What this task involves: Every entry has to be restated word for word.

Available records:
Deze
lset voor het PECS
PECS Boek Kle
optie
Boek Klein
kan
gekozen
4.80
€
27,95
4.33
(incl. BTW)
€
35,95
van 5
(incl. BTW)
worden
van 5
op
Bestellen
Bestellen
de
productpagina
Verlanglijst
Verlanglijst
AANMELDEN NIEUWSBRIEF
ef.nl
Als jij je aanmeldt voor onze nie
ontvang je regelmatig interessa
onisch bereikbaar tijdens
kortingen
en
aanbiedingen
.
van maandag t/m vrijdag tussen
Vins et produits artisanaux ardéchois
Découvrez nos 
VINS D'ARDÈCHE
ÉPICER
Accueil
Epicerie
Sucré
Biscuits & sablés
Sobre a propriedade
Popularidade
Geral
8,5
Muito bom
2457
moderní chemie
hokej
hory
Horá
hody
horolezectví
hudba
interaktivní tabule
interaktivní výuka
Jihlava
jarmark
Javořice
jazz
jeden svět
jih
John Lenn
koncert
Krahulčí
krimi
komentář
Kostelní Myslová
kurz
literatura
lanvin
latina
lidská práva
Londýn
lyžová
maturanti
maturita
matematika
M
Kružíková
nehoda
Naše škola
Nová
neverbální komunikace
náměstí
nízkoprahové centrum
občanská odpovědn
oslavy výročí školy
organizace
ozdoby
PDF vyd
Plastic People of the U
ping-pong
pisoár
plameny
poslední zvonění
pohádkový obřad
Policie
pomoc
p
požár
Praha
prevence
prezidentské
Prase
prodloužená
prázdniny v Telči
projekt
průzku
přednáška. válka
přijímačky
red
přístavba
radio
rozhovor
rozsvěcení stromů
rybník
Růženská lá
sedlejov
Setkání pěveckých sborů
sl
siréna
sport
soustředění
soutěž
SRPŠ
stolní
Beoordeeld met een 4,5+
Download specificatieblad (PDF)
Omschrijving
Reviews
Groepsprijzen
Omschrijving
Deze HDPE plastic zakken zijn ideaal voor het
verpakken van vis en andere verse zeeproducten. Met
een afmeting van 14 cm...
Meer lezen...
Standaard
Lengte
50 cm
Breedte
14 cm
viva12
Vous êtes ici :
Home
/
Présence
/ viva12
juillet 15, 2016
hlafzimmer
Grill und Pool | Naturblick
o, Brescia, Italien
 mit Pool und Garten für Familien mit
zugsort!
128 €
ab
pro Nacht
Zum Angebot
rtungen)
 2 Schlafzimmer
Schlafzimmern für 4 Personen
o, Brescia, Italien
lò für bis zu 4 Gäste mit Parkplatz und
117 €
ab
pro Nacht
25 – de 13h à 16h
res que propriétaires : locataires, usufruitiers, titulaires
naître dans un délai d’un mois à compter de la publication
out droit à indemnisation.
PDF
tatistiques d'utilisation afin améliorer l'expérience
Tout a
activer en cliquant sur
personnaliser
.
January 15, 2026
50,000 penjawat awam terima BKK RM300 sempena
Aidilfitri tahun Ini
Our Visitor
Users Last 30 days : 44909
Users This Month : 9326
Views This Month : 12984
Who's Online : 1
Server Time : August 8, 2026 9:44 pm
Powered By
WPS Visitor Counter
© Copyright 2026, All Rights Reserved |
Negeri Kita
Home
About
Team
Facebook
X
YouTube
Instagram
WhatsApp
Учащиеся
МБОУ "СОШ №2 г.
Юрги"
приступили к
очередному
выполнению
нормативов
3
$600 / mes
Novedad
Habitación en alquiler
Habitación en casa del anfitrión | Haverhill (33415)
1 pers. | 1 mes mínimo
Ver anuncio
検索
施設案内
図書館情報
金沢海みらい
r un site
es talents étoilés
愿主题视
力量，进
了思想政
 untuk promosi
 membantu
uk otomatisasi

Response:
Deze
lset voor het PECS
PECS Boek Kle
optie
Boek Klein
kan
gekozen
4.80
€
27,95
4.33
(incl. BTW)
€
35,95
van 5
(incl. BTW)
worden
van 5
op
Bestellen
Bestellen
de
productpagina
Verlanglijst
Verlanglijst
AANMELDEN NIEUWSBRIEF
ef.nl
Als jij je aanmeldt voor onze nie
ontvang je regelmatig interessa
onisch bereikbaar tijdens
kortingen
en
aanbiedingen
.
van maandag t/m vrijdag tussen
Vins et produits artisanaux ardéchois
Découvrez nos 
VINS D'ARDÈCHE
ÉPICER
Accueil
Epicerie
Sucré
Biscuits & sablés
Sobre a propriedade
Popularidade
Geral
8,5
Muito bom
2457
moderní chemie
hokej
hory
Horá
hody
horolezectví
hudba
interaktivní tabule
interaktivní výuka
Jihlava
jarmark
Javořice
jazz
jeden svět
jih
John Lenn
koncert
Krahulčí
krimi
komentář
Kostelní Myslová
kurz
literatura
lanvin
latina
lidská práva
Londýn
lyžová
maturanti
maturita
matematika
M
Kružíková
nehoda
Naše škola
Nová
neverbální komunikace
náměstí
nízkoprahové centrum
občanská odpovědn
oslavy výročí školy
organizace
ozdoby
PDF vyd
Plastic People of the U
ping-pong
pisoár
plameny
poslední zvonění
pohádkový obřad
Policie
pomoc
p
požár
Praha
prevence
prezidentské
Prase
prodloužená
prázdniny v Telči
projekt
průzku
přednáška. válka
přijímačky
red
přístavba
radio
rozhovor
rozsvěcení stromů
rybník
Růženská lá
sedlejov
Setkání pěveckých sborů
sl
siréna
sport
soustředění
soutěž
SRPŠ
stolní
Beoordeeld met een 4,5+
Download specificatieblad (PDF)
Omschrijving
Reviews
Groepsprijzen
Omschrijving
Deze HDPE plastic zakken zijn ideaal voor het
verpakken van vis en andere verse zeeproducten. Met
een afmeting van 14 cm...
Meer lezen...
Standaard
Lengte
50 cm
Breedte
14 cm
viva12
Vous êtes ici :
Home
/
Présence
/ viva12
juillet 15, 2016
hlafzimmer
Grill und Pool | Naturblick
o, Brescia, Italien
 mit Pool und Garten für Familien mit
zugsort!
128 €
ab
pro Nacht
Zum Angebot
rtungen)
 2 Schlafzimmer
Schlafzimmern für 4 Personen
o, Brescia, Italien
lò für bis zu 4 Gäste mit Parkplatz und
117 €
ab
pro Nacht
25 – de 13h à 16h
res que propriétaires : locataires, usufruitiers, titulaires
naître dans un délai d’un mois à compter de la publication
out droit à indemnisation.
PDF
tatistiques d'utilisation afin améliorer l'expérience
Tout a
activer en cliquant sur
personnaliser
.
January 15, 2026
50,000 penjawat awam terima BKK RM300 sempena
Aidilfitri tahun Ini
Our Visitor
Users Last 30 days : 44909
Users This Month : 9326
Views This Month : 12984
Who's Online : 1
Server Time : August 8, 2026 9:44 pm
Powered By
WPS Visitor Counter
© Copyright 2026, All Rights Reserved |
Negeri Kita
Home
About
Team
Facebook
X
YouTube
Instagram
WhatsApp
Учащиеся
МБОУ "СОШ №2 г.
Юрги"
приступили к
очередному
выполнению
нормативов
3
$600 / mes
Novedad
Habitación en alquiler
Habitación en casa del anfitrión | Haverhill (33415)
1 pers. | 1 mes mínimo
Ver anuncio
検索
施設案内
図書館情報
金沢海みらい
r un site
es talents étoilés
愿主题视
力量，进
了思想政
 untuk promosi
 membantu
uk otomatisasi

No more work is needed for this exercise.